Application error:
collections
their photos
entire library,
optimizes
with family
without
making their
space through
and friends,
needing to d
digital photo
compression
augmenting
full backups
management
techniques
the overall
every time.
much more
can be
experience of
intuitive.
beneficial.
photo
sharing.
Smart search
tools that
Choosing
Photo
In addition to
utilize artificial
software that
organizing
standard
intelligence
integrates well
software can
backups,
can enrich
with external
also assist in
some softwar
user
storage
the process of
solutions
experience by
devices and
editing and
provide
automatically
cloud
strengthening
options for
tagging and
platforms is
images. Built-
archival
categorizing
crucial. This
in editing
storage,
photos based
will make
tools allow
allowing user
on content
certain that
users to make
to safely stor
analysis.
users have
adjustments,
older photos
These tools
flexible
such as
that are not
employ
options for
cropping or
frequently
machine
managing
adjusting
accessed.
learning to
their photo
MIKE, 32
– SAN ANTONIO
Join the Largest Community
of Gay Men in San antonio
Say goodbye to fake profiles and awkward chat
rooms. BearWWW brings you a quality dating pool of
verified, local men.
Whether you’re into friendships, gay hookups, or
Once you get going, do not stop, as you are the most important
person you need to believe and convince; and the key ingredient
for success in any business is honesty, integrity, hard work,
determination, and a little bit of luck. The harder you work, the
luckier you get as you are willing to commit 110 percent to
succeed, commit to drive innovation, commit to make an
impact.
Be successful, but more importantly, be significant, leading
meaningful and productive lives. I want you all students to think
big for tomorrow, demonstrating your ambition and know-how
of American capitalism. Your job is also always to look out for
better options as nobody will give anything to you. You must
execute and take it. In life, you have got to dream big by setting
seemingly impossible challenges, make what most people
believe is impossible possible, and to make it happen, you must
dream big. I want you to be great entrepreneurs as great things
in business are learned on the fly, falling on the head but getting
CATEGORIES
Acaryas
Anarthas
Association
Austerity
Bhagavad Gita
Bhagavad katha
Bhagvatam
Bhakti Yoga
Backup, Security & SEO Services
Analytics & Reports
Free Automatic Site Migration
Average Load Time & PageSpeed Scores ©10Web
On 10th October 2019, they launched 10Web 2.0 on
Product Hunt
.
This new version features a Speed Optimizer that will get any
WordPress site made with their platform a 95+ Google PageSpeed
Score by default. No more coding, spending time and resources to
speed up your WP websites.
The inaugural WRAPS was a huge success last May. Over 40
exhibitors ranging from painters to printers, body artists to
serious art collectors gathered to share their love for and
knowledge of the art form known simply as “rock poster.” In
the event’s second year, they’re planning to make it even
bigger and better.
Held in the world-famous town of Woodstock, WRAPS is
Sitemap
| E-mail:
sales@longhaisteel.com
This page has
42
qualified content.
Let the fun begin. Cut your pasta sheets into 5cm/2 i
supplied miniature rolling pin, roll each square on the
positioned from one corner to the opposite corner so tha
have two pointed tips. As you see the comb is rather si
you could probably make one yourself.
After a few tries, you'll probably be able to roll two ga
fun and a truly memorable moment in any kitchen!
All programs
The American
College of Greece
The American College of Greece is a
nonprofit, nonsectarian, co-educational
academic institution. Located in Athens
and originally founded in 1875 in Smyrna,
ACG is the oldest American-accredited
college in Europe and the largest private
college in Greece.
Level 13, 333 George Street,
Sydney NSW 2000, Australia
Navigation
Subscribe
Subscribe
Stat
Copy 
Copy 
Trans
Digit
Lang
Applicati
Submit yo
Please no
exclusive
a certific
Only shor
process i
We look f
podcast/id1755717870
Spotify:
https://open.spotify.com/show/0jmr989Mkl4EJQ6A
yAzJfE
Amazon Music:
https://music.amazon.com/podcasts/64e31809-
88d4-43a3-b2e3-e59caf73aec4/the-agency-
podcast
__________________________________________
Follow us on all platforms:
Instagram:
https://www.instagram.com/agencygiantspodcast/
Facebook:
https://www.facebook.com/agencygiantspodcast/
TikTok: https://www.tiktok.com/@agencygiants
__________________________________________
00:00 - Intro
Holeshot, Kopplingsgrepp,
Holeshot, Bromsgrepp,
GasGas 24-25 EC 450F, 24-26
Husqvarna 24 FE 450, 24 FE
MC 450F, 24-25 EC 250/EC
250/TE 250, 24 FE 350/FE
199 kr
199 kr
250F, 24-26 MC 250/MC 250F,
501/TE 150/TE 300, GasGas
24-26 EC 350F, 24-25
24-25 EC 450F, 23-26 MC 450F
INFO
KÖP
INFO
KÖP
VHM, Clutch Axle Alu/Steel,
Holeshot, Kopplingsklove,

● **What the exercise asks**:
Only lines holding the word "Holeshot" belong in the answer; copy each one from the material.

● **Response area**:
Holeshot, Kopplingsgrepp,
Holeshot, Bromsgrepp,
Holeshot, Kopplingsklove,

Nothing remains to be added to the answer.